Do you want the good news or the bad news first?
Seems to me, this military analyst has access to a lot of information but terrible mood swings! He's up and down like a yo-yo!
To leave you on a positive note, let's start with the less optimistic news...
Dianna
MORALE IS LOW, DESERTIONS ARE HIGH AND UKRAINE IS LOSING
This is based on recent reporting from Ukrainian journalists, direct reporting from on site pro-Ukrainian ex-patriots and other sources who really don’t want to be named or even hinted at being identified.
Estimates of as many as 100,000 Ukrainian deserters are seen as fairly on point.
The reason is that there’s such a shortage of quality equipment, because the west isn’t supplying it on any scale worth its name, that soldiers believe they will die without any hope of going home again.
The morale of front line soldiers was described as being at best, similar to German troops in July 1944 - D-Day had happened and it was clear they were in no position to stop the allied advance in the west or Russia’s in the east. But they still had hope.
At worst Ukrainian morale is described as Germans in January 1945.
They had just lost the battle of the Bulge, allied forces were entering Germany proper, the Russians were on the Oder just a handful of miles from Berlin. They knew it was over but they still wouldn’t give in.
I don’t like the comparison with Germany in 44-45 but to be fair if you have the historical perspective and understanding of that period in detail, you can understand where the observation has its validity.

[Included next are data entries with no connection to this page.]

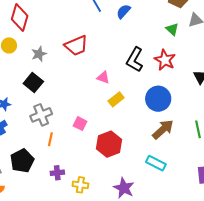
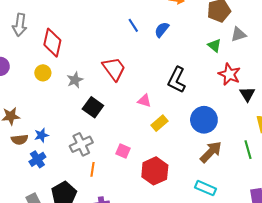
red trapezoid: (76, 46) -> (114, 69), turned -100
red star: (165, 60) -> (229, 74), moved
black square: (33, 83) -> (93, 107), moved

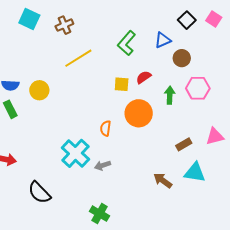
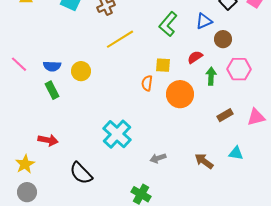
red semicircle: (144, 77) -> (195, 57), moved
orange semicircle: (106, 128) -> (147, 83), moved
brown rectangle: (184, 144) -> (225, 115), moved
gray arrow: (103, 165) -> (158, 158), moved
cyan triangle: (195, 172) -> (236, 153), size x0.7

If you accept the premise of the description simply on the basis of historical comparison, and I urge you to do so for clarity - then things are truly dire.
The Ukrainians are good at propaganda and the diet we are fed is one of endless positivity.
I understand why, but it can blind you to reality and it’s an unpalatable realisation that things are not what they seem.
The problem for Ukraine is that its allies want it to win but they just haven’t learned that to make that happen there must be a financial price the public of the west must pay.
Winning costs money. Winning takes up industrial capacity and requires resources and determination to make happen.
Why is there no factory turning out basic war equipment for Ukrainian soldiers 24/7?
Why is there still not the capacity to produce 155mm shells at anything like the pace needed to keep on top of the need?
Why is there no European factory devoted to turning out say, Saab CV-90’s at a rate of ten or twenty a day?
Why hasn’t missile production for anti-air been stepped up not just to the feeble maximum of the one factory that makes one of eight different kinds of missiles? But all factories, and all the component factories, why are they still not working at five times what they are?
It’s because we in the West have not done enough.
We have said the words, “we will stand by Ukraine to the end”, while so under-arming and equipping it that we have ensured that the end is coming - and not one that ends in our favour, let alone Ukraine’s.
What is wrong with our governments that they cannot see where this goes if it carries on like this?
Shockingly I spoke to a female friend the other day who I have not seen in a while. She’s a professional in a major UK business. She asked what I was doing. When I said ‘writing a lot about the war in Ukraine’, advising interested parties’…she looked at me quizzically, ‘Oh’, she said, ‘is that still going on?’
She is not alone in that regard.
Most people have brushed the war aside in the minds and forgotten it’s even happening.
This is why the war is being lost. The Public have lost interest and don’t know. So their leaders seeing and hearing no pressure have lost all but the minimum interest.